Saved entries
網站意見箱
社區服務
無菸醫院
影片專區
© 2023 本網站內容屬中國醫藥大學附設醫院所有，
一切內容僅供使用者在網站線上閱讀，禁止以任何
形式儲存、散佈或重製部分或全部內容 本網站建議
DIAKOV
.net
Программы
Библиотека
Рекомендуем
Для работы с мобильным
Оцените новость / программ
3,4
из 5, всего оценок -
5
--
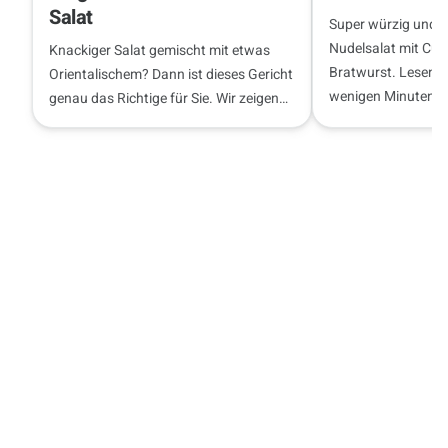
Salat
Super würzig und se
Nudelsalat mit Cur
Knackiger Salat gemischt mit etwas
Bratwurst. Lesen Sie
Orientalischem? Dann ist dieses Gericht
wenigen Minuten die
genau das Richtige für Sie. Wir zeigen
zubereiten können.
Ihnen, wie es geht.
--
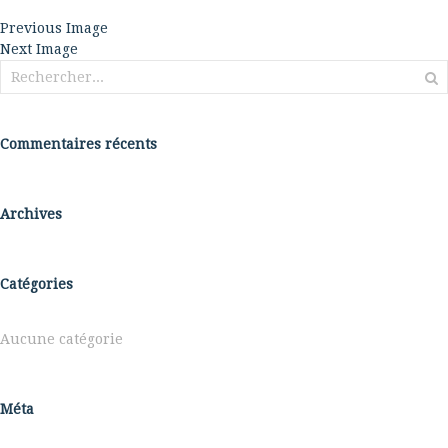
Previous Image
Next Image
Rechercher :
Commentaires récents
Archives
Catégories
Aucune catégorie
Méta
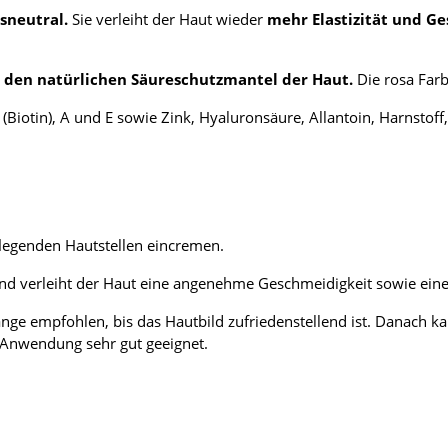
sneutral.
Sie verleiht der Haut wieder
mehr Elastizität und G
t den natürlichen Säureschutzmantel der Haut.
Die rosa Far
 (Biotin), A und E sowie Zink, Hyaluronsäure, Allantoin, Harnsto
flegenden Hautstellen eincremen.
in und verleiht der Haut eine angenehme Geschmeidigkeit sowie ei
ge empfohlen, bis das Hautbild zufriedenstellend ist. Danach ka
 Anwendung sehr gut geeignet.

## Requirement
List every line above that holds the word "sowie".

## Answer section
 (Biotin), A und E sowie Zink, Hyaluronsäure, Allantoin, Harnsto
in und verleiht der Haut eine angenehme Geschmeidigkeit sowie ei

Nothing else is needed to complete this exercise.